8 thoughts on “Quick Pitch: POINT Biopharma Global (PNT)”

  1. Although likely only peanuts in an upside scenario, where PNT rejects LLY’s offer, it’s worth noting that according to Section 9.03 “The Company shall pay to Parent a fee of $54,384,447”. If I’m understanding this correctly PNT being the one paying LLY.

  2. I would think the main risk is that the SPLASH results drop, but LLY and the major PNT shareholders have different opinions about whether those results merit more money, so the tender never hits 50% and LLY walks after the fifth and final “ten day extension” expires.

    My read of the merger contract language, specifically Sections 2.01(a) and 9, and Exhibit A, suggests LLY can so walk away without paying any fee at all.

    (In fact, I see no language in the contract that contemplates LLY paying a termination fee for any reason; all the specified termination fees are owed from PNT to LLY if (basically) PNT gets a better offer).

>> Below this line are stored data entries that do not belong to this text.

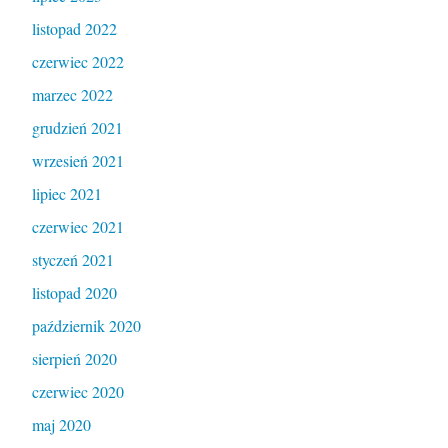
listopad 2022
czerwiec 2022
marzec 2022
grudzień 2021
wrzesień 2021
lipiec 2021
czerwiec 2021
styczeń 2021
listopad 2020
październik 2020
sierpień 2020
czerwiec 2020
maj 2020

  3. If the SPLASH results are positive there would likely be another company or two happy to buy above 12 1/2 and market would anticipate that.

    The risk I see is that before the results come out the buyer walks away. They feel they are dealing with irrational shareholders who are trying for a money grab.

    Negative results no big deal buyer is on hook during tender.

  4. Now the positive topline results (with no OS benefit yet) are out and the stock dropped to 12.5 matching the tender, is there any remaining upside play here?

    • given the “positive” results are underwhelming, do folks now see a downside that $lly could get out of the acquisition creating downside risk?

      • I think market’s reaction was due to SPLASH trial results being worse than the efficacy stats from the interim trial relative to the benchmarks.

        – Interim: “Median rPFS was 11.5 months, as compared to the control arm benchmarks of 3.5–4.2 months”
        – Latest: “A median radiographic progression-free survival (rPFS) per blinded independent central review of 9.5 months for patients treated with 177Lu-PNT2002, compared to 6.0 months for patients treated with ARPI in the control arm”

        This also compares unfavorably to Novartis Pluvicto: “rPFS analysis (HR 0.43; 95% CI: 0.33, 0.54) demonstrated a consistent clinical benefit in patients with Pluvicto versus a change in ARPI, more than doubling time to radiographic disease progression (12.0 months vs. 5.6 median months)”. https://www.novartis.com/news/media-releases/novartis-pluvictotm-shows-clinically-meaningful-and-highly-statistically-significant-rpfs-benefit-patients-psma-positive-metastatic-castration-resistant-prostate-cancer-pre-taxane-setting

        There is no risk of LLY walking away, they have just extended the tender till Dec 22 and i am guessing majority of shareholders might now approve the deal, including Biotechnology Value Fund (the one that encouraged to wait). I do not think any other third party offers will surface.